與在所有裝置上複製變數的 DataParallel 相比,ModelParallel 允許您除了輸入資料外,還能分割變數。

要建構 ModelParallel 分散式處理,您需要提供 DeviceMeshLayoutMap

  1. DeviceMesh 包含實體裝置資訊。網格中的軸名稱將用於映射變數和資料佈局。
  2. LayoutMap 包含變數路徑與其對應的 TensorLayout 之間的映射。

範例

devices = list_devices()    # Assume there are 8 devices.
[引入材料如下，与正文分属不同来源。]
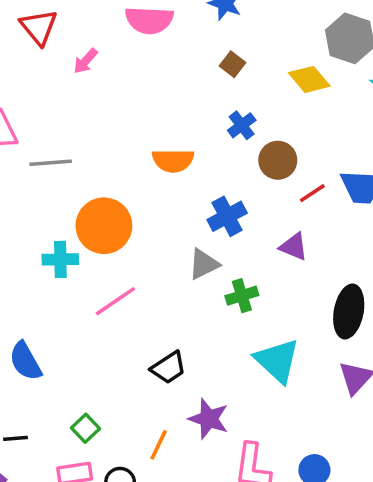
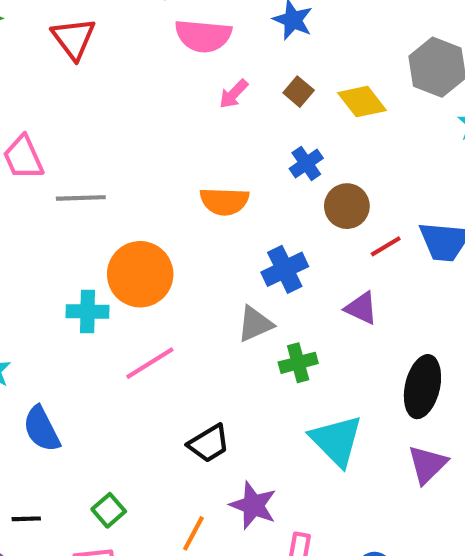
pink arrow: (86, 61) -> (234, 94), moved
yellow diamond: (309, 79) -> (362, 102), moved

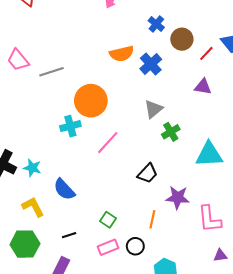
blue cross: (285, 269) -> (151, 64), moved
green cross: (298, 363) -> (171, 132), moved
cyan triangle: (336, 441) -> (209, 155), turned -32

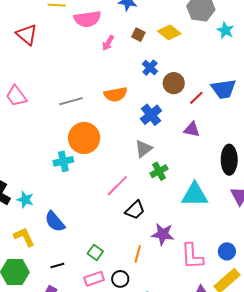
blue cross: (151, 64) -> (151, 115), moved
gray line: (51, 72) -> (71, 101), moved
pink line: (108, 143) -> (117, 186), moved

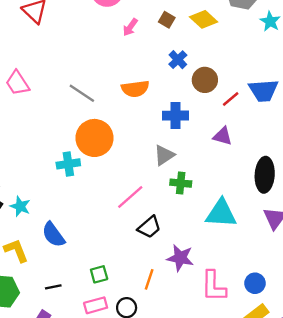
gray line: (71, 101) -> (82, 93), turned 45
blue cross: (151, 115) -> (176, 116), turned 35
green cross: (159, 171) -> (181, 183), turned 30
green square: (95, 252) -> (99, 274), turned 35

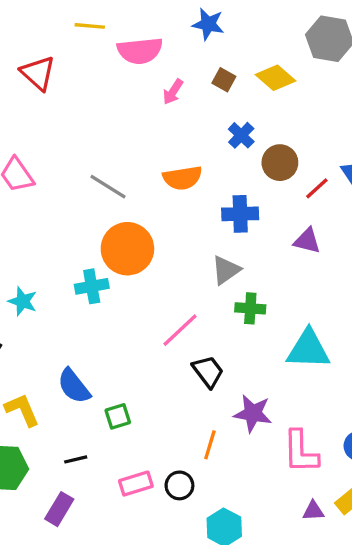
cyan star: (20, 206) -> (23, 301), moved
black trapezoid: (149, 227) -> (208, 371), turned -85
green square: (99, 274) -> (118, 416), moved

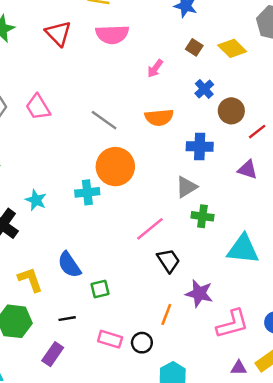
pink semicircle: (140, 51) -> (112, 34), moved
pink arrow: (173, 92) -> (155, 68), moved
pink L-shape: (301, 452) -> (232, 324), turned -108
pink rectangle: (136, 484) -> (110, 339), turned 30

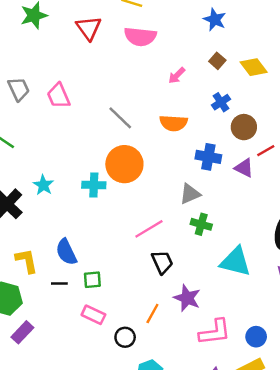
purple triangle: (248, 170) -> (244, 168), moved
black line: (67, 319) -> (59, 283), moved
pink rectangle: (110, 339) -> (93, 315), moved
purple rectangle: (53, 354) -> (22, 332), moved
# Create a mesh with 2 devices for data parallelism and 4 devices for
# model parallelism.
device_mesh = DeviceMesh(shape=(2, 4), axis_names=('batch', 'model'),
                         devices=devices)
# Create a layout map that shard the `Dense` layer and `Conv2D`
# layer variables on the last dimension.
# Based on the `device_mesh`, this means the variables
# will be split across 4 devices. Any other variable that doesn't
# match any key in the layout map will be fully replicated.
layout_map = LayoutMap(device_mesh)
layout_map['dense.*kernel'] = (None, 'model')
layout_map['dense.*bias'] = ('model',)
layout_map['conv2d.*kernel'] = (None, None, None, 'model')
layout_map['conv2d.*bias'] = ('model',)

distribution = ModelParallel(
    layout_map=layout_map,
    batch_dim_name='batch',
)

# Set the global distribution, or via `with distribution.scope():`
set_distribution(distribution)

model = model_creation()
model.compile()
model.fit(data)

您可以快速更新裝置網格形狀,以更改變數的分散因子。例如:

# With only the shape change for the device mesh, the variables will be
# sharded across 8 devices instead of 4, which further reduces the memory
# footprint of variables on each of the device.
device_mesh = DeviceMesh(
    shape=(1, 8),
    axis_names=('batch', 'model'),
    devices=devices,
)

為了找出所有模型變數的正確佈局映射規則,您可以先列出所有模型變數路徑,這些路徑將用作將變數映射到 TensorLayout 的索引鍵。

例如:

model = create_model()
for v in model.variables:
    print(v.path)

引數

  • layout_mapLayoutMap 實例,將變數路徑映射到對應的張量佈局。
  • batch_dim_name:可選字串,裝置網格中(layout_map 物件的)將用於分散資料的軸名稱。如果未指定,將使用裝置網格的第一個軸。